Problem to solve:
What you return should be only the lines in the entries below between the one holding "Name (550, 441)" and the one holding "Disclaimers (120, 2335)", ends included, with every picture left out.

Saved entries
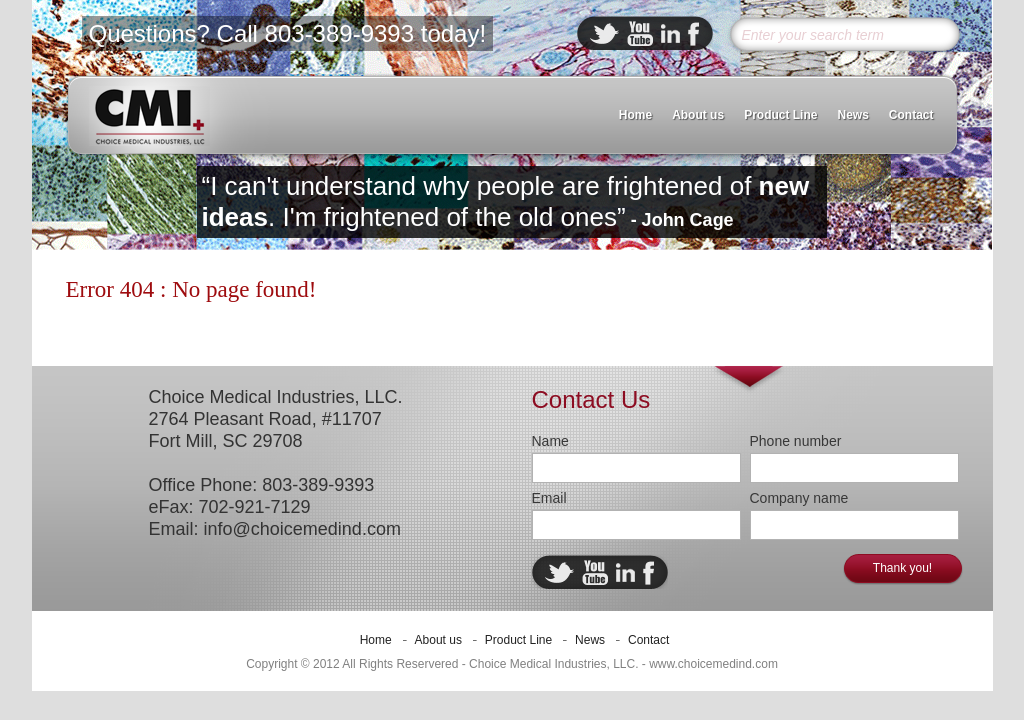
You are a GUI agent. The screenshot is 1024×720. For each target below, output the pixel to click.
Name (550, 441)
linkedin (670, 33)
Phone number (796, 441)
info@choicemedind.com (302, 529)
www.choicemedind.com (713, 664)
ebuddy (640, 33)
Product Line (780, 115)
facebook (694, 33)
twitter (604, 33)
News (852, 115)
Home (635, 115)
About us (698, 115)
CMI (149, 116)
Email (549, 498)
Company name (799, 498)
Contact (911, 115)
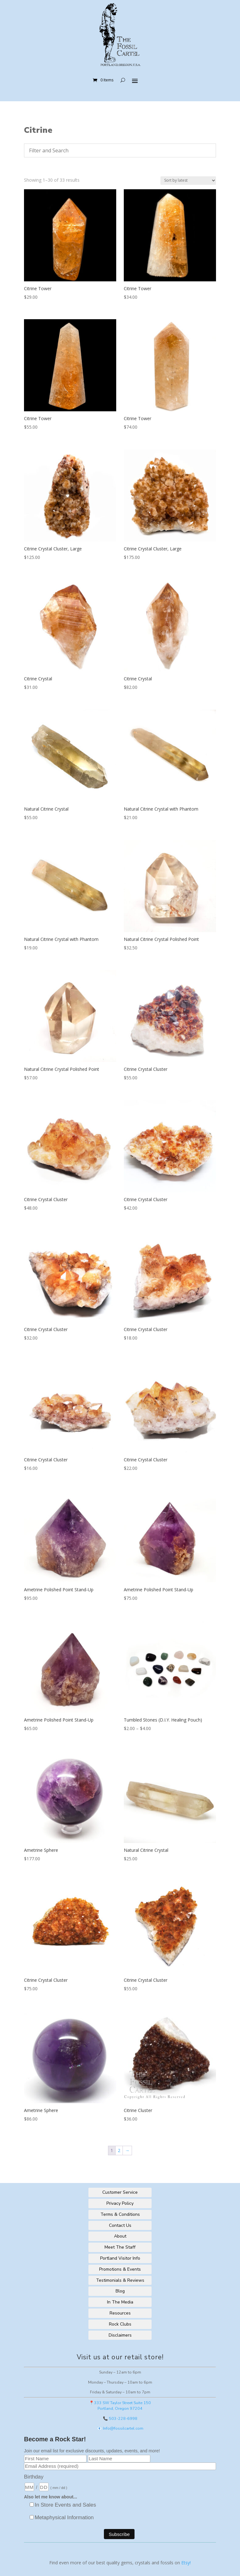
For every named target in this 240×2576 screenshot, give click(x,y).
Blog (120, 2291)
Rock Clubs (120, 2324)
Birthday (34, 2477)
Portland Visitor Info (120, 2258)
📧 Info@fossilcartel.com (120, 2428)
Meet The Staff (120, 2247)
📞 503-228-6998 (120, 2418)
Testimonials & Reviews (120, 2280)
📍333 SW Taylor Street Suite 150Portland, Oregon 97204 (120, 2405)
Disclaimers (120, 2335)
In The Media (120, 2302)
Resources (120, 2313)
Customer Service (120, 2192)
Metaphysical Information (64, 2517)
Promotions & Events (120, 2269)
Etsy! (186, 2563)
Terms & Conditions (120, 2214)
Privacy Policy (120, 2203)
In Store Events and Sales (65, 2505)
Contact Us (120, 2225)
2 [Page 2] (119, 2150)
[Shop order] (188, 180)
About (120, 2236)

Expected output:
Name (550, 441)
linkedin (670, 33)
Phone number (796, 441)
info@choicemedind.com (302, 529)
www.choicemedind.com (713, 664)
ebuddy (640, 33)
Product Line (780, 115)
facebook (694, 33)
twitter (604, 33)
News (852, 115)
Home (635, 115)
About us (698, 115)
CMI (149, 116)
Email (549, 498)
Company name (799, 498)
Contact (911, 115)
For every named target in this 240×2576 screenshot, give click(x,y).
Blog (120, 2291)
Rock Clubs (120, 2324)
Birthday (34, 2477)
Portland Visitor Info (120, 2258)
📧 Info@fossilcartel.com (120, 2428)
Meet The Staff (120, 2247)
📞 503-228-6998 (120, 2418)
Testimonials & Reviews (120, 2280)
📍333 SW Taylor Street Suite 150Portland, Oregon 97204 (120, 2405)
Disclaimers (120, 2335)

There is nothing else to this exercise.